━━ Task input ━━

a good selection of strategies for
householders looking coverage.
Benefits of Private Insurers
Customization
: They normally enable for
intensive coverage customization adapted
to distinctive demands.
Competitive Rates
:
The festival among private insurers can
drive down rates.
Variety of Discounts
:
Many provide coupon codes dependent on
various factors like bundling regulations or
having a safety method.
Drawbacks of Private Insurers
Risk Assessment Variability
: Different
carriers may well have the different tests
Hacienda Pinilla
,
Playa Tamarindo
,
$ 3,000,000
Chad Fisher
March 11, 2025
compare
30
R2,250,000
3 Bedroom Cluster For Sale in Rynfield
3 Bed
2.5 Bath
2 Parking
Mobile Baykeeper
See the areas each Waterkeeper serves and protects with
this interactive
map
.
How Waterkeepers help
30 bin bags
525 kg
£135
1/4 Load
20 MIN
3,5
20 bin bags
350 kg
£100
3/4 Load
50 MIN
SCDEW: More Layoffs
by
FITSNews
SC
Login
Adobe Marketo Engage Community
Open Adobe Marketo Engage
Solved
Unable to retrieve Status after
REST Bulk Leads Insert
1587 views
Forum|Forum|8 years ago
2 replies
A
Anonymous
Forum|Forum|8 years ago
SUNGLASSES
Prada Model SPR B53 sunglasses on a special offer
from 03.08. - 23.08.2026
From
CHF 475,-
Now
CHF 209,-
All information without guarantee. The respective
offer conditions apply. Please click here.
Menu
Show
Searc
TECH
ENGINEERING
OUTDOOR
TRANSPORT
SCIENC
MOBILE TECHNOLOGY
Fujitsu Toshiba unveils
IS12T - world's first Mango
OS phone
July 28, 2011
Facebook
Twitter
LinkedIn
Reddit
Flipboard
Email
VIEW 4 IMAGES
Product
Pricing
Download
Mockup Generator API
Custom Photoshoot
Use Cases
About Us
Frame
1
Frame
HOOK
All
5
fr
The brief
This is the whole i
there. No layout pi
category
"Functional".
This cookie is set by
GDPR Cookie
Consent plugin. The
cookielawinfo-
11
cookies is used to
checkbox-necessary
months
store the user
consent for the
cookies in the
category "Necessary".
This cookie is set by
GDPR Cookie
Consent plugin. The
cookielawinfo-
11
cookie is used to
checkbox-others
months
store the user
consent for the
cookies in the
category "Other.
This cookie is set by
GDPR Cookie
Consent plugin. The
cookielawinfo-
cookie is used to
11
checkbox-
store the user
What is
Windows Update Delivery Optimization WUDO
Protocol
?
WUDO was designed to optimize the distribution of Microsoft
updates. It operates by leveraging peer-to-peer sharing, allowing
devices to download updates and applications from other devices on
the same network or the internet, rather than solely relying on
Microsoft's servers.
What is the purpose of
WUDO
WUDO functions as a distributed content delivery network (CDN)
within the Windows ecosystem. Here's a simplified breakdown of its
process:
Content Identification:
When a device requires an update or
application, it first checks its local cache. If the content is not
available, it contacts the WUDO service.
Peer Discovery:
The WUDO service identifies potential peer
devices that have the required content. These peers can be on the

━━━

Copy only the stretch running from the line containing "cookies is used to" to the final line of the entries, both ends included, exactly as it stands.

cookies is used to
checkbox-necessary
months
store the user
consent for the
cookies in the
category "Necessary".
This cookie is set by
GDPR Cookie
Consent plugin. The
cookielawinfo-
11
cookie is used to
checkbox-others
months
store the user
consent for the
cookies in the
category "Other.
This cookie is set by
GDPR Cookie
Consent plugin. The
cookielawinfo-
cookie is used to
11
checkbox-
store the user
What is
Windows Update Delivery Optimization WUDO
Protocol
?
WUDO was designed to optimize the distribution of Microsoft
updates. It operates by leveraging peer-to-peer sharing, allowing
devices to download updates and applications from other devices on
the same network or the internet, rather than solely relying on
Microsoft's servers.
What is the purpose of
WUDO
WUDO functions as a distributed content delivery network (CDN)
within the Windows ecosystem. Here's a simplified breakdown of its
process:
Content Identification:
When a device requires an update or
application, it first checks its local cache. If the content is not
available, it contacts the WUDO service.
Peer Discovery:
The WUDO service identifies potential peer
devices that have the required content. These peers can be on the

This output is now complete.